What does surrendering your uranium get you? Some really nice scientific kit

Tajoura.jpgAmong the latest tranche of Wikileaks memos are an intriguing batch out of Tripoli, detailing the scientific cooperation provided to Libya by the US in exchange for the surrendering its uranium centrifuge programme and highly enriched uranium (HEU) from its 10MW research reactor at the Tajura Nuclear Research Centre.

A memo released earlier this week describes how the Libyan government received a multi-million-dollar regional nuclear medical centre in exchange for surrendering its nuclear material and enrichment equipment. The 1,200 square meter, US$26 million centre includes a spanking new cyclotron and a Positron Emission Tomography (PET-CT) machine complete with mood lighting and music to help patients relax.

That’s not all the Libyans got in exchange for their nuclear ambitions. According to the memo, they also received equipment for a water desalinization project, water resource management software, and a virtual science library.
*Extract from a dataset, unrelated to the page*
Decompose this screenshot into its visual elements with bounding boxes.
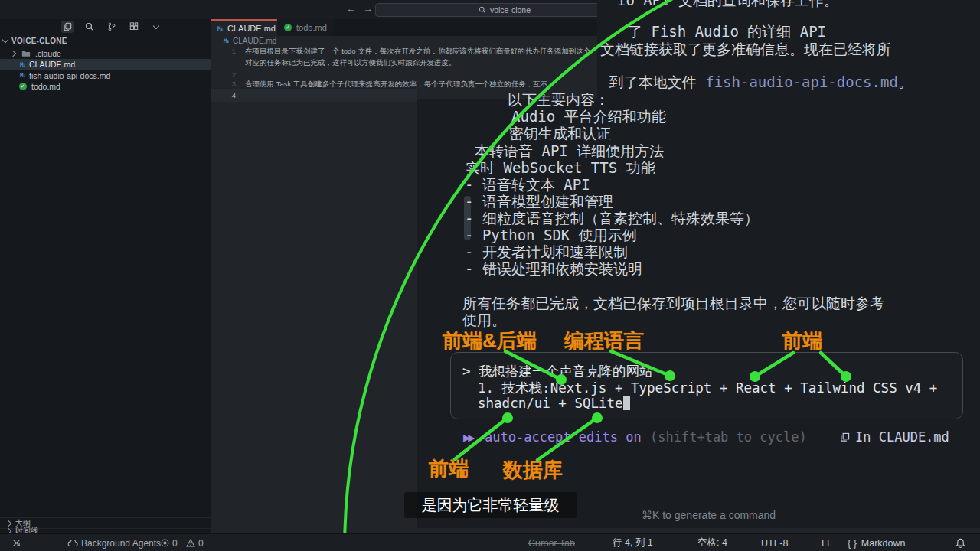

The Italian government also helped them convert an old bioweapons facility into a factory capable of churning out HIV/AIDS drugs (though the memos questioned the Libyan’s sincere interest in the project).

The memos also show that the world of scientific cooperation does not always go smoothly. On the 25 of November, 2009, the US embassy in Tripoli fired off a Secret memo warning of potential crisis in Libya. Four days earlier, the nation’s last 5.2 kilogrammes of Highly Enriched Uranium (HEU), was scheduled to leave the country on a Russian Antonov 124-100 cargo aircraft. The operation to take the fuel back to Russia, its country of origin, and convert the reactor to low enriched uranium was similar to one that I reported on late last year in Poland (in fact some of the same US Department of Energy officials were involved).
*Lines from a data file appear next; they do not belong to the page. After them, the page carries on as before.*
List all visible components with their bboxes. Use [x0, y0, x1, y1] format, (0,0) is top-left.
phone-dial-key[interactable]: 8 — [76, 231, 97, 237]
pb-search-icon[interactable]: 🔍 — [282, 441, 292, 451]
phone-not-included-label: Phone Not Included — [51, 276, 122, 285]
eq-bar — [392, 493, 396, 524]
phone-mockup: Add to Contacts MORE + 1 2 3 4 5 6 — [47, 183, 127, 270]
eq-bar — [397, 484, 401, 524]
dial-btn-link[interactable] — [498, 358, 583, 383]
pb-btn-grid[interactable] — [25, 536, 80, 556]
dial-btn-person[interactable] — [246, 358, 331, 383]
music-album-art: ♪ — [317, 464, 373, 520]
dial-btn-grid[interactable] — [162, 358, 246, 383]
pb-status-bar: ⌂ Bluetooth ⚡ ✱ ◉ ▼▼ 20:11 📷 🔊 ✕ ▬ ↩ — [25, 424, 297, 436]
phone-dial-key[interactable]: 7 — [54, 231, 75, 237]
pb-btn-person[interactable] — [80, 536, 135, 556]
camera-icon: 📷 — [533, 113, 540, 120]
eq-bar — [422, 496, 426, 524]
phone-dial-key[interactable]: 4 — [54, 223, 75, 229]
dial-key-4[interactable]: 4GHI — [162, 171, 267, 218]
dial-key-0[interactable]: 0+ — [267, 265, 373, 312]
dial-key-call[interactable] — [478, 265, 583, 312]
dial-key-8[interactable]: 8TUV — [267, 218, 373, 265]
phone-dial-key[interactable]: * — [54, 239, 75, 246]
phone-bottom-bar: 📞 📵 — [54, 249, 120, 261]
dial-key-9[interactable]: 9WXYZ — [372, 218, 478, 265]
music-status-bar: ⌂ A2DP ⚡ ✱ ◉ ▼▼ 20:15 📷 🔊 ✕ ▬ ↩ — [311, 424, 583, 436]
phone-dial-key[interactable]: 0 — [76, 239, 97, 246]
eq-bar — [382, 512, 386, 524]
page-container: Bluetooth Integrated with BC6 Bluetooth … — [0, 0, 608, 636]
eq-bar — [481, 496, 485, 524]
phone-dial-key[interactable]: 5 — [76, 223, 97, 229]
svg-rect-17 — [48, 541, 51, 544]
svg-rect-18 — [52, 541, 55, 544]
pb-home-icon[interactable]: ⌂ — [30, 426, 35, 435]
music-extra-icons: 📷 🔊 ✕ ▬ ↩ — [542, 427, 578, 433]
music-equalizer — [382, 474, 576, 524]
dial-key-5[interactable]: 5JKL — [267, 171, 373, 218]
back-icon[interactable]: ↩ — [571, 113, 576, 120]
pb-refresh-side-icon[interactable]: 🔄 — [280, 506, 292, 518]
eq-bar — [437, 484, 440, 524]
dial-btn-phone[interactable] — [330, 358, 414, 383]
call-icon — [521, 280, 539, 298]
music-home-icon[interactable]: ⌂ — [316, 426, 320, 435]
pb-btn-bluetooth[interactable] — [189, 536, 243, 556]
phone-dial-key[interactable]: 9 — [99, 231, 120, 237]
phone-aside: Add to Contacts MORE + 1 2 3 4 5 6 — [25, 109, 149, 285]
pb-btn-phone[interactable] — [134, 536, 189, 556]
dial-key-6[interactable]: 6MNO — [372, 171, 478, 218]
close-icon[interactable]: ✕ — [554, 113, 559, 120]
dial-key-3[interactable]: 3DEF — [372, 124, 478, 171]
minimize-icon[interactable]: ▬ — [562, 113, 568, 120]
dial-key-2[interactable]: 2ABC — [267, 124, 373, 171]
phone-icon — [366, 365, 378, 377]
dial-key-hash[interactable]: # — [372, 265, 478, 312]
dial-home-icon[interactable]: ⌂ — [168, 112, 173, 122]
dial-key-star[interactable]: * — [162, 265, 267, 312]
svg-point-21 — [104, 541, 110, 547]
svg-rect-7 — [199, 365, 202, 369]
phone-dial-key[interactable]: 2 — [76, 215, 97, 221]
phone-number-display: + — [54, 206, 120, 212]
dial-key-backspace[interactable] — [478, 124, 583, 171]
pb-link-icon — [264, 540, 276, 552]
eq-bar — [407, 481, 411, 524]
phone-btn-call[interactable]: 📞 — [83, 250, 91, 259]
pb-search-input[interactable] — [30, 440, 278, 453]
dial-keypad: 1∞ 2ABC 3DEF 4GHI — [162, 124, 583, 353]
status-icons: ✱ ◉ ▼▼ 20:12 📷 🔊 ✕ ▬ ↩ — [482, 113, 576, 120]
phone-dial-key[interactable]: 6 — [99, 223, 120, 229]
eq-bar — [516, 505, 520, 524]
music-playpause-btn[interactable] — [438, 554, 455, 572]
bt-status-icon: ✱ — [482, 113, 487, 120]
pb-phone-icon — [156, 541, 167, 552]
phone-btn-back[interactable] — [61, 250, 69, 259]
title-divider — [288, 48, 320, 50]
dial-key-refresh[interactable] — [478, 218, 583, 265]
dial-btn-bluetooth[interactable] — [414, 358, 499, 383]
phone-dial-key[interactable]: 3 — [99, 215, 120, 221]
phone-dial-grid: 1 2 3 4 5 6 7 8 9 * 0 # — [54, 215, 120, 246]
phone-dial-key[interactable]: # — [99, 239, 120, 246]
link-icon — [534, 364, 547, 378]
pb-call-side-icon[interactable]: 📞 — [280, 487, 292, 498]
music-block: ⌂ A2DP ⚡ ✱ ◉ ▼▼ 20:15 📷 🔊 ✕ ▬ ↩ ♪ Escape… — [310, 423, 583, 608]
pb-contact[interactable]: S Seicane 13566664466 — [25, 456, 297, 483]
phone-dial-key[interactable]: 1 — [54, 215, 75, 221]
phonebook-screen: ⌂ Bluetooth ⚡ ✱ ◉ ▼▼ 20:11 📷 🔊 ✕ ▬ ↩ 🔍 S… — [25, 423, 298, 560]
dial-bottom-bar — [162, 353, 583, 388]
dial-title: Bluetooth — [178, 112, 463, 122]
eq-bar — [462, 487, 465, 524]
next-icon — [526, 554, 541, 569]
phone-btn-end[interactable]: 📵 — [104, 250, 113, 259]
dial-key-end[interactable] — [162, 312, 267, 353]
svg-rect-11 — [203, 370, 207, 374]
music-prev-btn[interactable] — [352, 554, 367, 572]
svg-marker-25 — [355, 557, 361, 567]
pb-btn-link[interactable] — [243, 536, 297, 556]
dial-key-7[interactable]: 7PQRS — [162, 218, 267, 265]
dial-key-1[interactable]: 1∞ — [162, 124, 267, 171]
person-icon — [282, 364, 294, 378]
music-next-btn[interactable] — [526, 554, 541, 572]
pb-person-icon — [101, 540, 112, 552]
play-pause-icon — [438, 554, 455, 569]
But unlike the Poland operation, things were not going smoothly. The Libyans were refusing to move the seven five-tonne casks that contained the HEU fuel. After days of delay, the Russian aircraft had turned back. DOE experts were warning that, if the casks were not moved by the end of December, they could crack, leaking their radioactive contents into the open.

Five days later, a second memo detailed a meeting between Embassy officials and Saif al-Islam al-Qadhafi, a son of the long-running dictator Muammar al-Qadhafi. Saif told officials that Libya was “fed up” with the way it was being treated by America. Among the long list of grievances was the US’s delay in helping with the nuclear medicine facility and other civil nuclear cooperation programmes.

Eventually the tussle did get cleared up (indeed Ali Gashut, the head of Libya’s Atomic Energy Establishment seemed “embarrassed” by the whole affair), and the HEU left the country. But the incident does illustrate how scientific cooperation is not always as smooth and loving as advocates make it out to be.

There’s another interesting subtext to the memos: The Libyans don’t seem to have used their new scientific kit very effectively. The medical centre was understaffed, and equipment for the desalination project was still in its boxes during an October 2009 visit.